Government Employees Insurance Company v. Lally

Citation327 F.2d 568
Decision Date03 January 1964
Docket NumberNo. 9023.,9023.
PartiesGOVERNMENT EMPLOYEES INSURANCE COMPANY, a body corporate, Appellee, v. Robert J. LALLY, Sr., and Robert J. Lally, Jr., and William S. Iampieri, individually and as father and next friend of Thomas Joseph Iampieri, an infant, and Thomas Joseph Iampieri, Appellants.
CourtUnited States Courts of Appeals. United States Court of Appeals (4th Circuit)

Samuel D. Hill and Everett L. Buckmaster, Baltimore, Md. (Norman P. Ramsey, Semmes, Bowen & Semmes, Samuel D. Hill, and Buckmaster, White, Mindel & Clark, Baltimore, Md., on brief), for appellants.

Frederick J. Green, Jr., Baltimore, Md. (Lord, Whip, Coughlan & Green, Baltimore, Md., on brief), for appellee.

Before SOBELOFF, Chief Judge, and BRYAN and J. SPENCER BELL, Circuit Judges.

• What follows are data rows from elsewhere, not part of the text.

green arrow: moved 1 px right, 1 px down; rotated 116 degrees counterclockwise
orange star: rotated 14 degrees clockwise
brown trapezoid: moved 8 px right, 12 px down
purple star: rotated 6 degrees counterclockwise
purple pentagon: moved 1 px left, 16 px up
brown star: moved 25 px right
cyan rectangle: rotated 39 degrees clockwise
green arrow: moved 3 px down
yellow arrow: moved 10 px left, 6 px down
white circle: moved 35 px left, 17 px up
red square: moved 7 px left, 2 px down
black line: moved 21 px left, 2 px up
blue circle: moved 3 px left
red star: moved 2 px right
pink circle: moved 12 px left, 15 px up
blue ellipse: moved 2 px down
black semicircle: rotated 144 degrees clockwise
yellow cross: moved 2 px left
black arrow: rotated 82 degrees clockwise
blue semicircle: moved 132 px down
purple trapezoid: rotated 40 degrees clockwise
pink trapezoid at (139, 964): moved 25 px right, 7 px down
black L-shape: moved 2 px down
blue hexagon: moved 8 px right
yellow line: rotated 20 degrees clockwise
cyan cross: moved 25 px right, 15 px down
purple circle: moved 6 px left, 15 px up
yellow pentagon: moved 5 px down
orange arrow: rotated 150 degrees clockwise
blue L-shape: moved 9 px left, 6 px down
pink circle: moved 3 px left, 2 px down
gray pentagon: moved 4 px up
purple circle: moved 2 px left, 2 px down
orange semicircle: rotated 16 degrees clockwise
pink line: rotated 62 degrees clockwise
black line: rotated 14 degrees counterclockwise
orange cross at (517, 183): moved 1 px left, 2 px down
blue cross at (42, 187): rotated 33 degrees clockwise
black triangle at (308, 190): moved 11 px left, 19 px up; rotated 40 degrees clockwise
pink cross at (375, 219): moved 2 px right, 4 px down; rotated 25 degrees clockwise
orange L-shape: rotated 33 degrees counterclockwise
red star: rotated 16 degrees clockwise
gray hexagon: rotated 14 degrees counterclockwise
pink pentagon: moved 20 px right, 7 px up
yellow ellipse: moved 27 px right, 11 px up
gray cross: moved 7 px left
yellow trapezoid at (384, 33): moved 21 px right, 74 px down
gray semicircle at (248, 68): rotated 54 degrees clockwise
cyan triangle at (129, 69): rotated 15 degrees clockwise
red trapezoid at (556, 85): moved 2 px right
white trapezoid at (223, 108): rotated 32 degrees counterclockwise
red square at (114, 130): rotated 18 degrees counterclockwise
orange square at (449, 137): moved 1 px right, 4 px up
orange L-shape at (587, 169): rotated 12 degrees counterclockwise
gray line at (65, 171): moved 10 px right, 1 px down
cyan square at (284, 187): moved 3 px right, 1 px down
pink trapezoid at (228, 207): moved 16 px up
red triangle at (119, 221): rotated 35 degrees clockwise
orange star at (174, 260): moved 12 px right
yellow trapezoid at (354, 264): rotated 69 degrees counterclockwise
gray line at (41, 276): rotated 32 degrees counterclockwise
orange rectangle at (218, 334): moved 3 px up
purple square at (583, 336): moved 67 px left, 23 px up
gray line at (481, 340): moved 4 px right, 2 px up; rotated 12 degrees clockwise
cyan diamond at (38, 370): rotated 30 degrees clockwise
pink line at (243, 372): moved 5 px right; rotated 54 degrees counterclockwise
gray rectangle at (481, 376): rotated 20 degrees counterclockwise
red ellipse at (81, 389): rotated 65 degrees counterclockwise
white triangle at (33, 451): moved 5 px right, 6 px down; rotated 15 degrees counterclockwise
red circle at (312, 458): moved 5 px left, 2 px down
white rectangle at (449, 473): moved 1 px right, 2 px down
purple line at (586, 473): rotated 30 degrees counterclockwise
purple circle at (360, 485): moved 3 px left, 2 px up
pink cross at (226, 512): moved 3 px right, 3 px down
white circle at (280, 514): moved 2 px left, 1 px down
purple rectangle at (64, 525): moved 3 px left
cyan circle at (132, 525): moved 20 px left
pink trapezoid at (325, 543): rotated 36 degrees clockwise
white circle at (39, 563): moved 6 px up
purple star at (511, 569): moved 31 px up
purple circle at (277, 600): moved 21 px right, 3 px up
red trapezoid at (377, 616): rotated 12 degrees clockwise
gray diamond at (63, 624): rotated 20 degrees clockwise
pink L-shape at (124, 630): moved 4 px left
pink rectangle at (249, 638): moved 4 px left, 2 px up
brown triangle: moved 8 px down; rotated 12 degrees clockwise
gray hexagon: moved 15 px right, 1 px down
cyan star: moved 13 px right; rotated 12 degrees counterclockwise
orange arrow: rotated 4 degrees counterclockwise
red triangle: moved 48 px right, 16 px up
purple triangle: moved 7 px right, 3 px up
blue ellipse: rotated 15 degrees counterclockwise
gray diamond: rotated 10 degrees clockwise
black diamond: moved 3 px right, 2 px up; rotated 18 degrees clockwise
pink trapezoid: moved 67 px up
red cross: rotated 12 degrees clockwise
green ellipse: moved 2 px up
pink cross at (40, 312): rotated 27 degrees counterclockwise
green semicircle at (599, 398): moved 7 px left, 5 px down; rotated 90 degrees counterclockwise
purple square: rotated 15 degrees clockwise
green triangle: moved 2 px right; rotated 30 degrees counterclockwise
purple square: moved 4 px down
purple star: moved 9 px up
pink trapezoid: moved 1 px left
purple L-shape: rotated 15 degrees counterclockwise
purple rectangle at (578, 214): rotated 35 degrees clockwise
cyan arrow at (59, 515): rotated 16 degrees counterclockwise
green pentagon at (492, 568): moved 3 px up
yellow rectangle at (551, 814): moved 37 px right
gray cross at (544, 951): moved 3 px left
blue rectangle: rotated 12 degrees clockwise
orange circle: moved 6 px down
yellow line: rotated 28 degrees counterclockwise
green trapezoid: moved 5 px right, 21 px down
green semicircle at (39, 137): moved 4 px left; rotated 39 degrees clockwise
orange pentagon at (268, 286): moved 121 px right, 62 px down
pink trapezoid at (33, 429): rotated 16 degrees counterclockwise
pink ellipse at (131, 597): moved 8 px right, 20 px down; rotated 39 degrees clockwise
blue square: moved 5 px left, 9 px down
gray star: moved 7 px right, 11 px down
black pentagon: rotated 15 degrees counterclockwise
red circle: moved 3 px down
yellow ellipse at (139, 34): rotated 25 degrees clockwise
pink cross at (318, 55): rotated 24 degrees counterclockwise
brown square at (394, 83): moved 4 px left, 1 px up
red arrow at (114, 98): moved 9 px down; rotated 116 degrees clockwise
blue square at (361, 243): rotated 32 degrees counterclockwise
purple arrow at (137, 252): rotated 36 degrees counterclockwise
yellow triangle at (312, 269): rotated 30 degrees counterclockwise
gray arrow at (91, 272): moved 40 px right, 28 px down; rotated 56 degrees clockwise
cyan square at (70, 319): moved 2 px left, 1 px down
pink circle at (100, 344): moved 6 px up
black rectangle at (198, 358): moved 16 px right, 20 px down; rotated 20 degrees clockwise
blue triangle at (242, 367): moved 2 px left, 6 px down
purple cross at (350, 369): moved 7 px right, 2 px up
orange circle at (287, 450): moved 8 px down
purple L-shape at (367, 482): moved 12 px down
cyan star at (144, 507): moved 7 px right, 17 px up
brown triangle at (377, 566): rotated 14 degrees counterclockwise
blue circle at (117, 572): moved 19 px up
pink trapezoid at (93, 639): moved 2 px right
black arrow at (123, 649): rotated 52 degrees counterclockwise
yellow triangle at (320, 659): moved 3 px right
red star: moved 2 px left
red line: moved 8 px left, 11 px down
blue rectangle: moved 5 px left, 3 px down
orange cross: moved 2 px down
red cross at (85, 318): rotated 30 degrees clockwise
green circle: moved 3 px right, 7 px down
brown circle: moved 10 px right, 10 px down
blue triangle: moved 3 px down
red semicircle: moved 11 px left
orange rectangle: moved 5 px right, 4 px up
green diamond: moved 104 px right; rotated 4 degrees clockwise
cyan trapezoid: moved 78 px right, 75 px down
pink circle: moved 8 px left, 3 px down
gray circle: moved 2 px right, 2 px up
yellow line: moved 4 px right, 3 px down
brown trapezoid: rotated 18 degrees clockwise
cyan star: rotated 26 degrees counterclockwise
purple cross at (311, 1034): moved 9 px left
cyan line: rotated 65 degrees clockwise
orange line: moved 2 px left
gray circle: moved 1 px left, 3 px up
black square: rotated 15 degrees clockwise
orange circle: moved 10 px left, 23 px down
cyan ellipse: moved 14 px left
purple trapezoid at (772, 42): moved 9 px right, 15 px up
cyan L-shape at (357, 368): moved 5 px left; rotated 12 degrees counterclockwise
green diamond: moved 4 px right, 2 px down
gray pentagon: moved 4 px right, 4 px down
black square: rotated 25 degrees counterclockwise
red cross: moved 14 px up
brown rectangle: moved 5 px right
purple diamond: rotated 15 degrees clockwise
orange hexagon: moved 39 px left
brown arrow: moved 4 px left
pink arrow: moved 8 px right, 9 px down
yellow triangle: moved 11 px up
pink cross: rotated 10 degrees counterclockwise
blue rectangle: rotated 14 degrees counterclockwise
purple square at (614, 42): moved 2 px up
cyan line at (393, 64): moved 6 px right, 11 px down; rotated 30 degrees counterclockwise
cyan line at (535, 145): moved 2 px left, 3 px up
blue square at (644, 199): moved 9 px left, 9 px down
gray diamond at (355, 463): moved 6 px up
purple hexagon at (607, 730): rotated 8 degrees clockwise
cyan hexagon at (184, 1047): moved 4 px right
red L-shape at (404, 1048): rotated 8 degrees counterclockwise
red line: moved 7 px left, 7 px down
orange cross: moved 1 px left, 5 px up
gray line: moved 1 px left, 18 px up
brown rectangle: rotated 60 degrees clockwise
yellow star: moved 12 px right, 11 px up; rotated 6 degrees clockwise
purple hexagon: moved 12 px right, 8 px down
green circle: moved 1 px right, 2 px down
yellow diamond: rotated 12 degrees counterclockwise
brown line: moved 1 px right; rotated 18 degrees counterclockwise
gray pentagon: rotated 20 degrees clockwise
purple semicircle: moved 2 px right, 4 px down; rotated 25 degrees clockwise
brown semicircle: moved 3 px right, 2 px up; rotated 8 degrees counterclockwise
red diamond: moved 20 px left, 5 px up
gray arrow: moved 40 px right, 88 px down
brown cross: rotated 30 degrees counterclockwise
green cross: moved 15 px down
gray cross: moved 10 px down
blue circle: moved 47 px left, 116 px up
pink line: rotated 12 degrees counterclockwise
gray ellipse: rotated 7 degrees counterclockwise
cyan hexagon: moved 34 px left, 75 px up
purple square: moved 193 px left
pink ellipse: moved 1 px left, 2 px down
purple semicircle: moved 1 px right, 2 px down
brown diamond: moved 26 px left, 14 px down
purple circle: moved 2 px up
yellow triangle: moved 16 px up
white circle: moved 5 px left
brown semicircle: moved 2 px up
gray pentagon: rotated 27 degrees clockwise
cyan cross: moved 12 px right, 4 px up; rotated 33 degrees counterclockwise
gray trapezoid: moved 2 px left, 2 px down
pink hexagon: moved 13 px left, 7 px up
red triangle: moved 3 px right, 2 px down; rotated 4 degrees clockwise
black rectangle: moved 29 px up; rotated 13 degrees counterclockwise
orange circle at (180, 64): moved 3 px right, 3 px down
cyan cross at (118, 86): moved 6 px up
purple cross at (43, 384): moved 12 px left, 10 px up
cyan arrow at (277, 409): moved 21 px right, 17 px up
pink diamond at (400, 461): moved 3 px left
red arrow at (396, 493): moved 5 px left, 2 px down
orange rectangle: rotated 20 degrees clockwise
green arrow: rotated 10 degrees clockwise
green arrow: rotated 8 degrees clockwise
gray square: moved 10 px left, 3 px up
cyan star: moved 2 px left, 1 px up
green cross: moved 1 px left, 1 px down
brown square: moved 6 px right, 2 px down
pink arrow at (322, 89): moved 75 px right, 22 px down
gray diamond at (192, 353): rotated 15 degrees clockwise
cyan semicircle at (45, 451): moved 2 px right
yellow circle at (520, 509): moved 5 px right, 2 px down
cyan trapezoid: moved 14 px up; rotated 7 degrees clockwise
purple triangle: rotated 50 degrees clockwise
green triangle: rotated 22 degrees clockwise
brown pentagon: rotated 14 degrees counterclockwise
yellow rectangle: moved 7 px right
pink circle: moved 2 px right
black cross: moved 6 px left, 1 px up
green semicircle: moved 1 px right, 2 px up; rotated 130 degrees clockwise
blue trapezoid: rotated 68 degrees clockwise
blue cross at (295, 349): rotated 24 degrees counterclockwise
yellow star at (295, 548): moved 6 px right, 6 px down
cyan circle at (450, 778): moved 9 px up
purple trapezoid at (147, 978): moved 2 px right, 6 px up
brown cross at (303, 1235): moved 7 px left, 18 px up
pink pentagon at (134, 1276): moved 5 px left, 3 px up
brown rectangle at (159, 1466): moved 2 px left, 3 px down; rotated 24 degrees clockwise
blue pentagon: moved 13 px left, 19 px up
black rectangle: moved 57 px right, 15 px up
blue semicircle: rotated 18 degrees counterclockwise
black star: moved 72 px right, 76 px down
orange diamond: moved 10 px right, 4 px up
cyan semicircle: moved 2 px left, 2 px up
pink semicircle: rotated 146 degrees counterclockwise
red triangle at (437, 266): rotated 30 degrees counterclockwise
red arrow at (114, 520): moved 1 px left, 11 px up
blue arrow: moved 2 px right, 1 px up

J. SPENCER BELL, Circuit Judge:

Robert J. Lally, Sr., Robert J. Lally, Jr., William S. Iampieri, individually and as next friend of Thomas J. Iampieri, and Thomas J. Iampieri, all residents of the State of Maryland, appeal from a district court declaratory judgment limiting insurance coverage afforded Lally, Jr., by appellee, Government Employees Insurance Company, a District of Columbia corporation, to $10,000.00.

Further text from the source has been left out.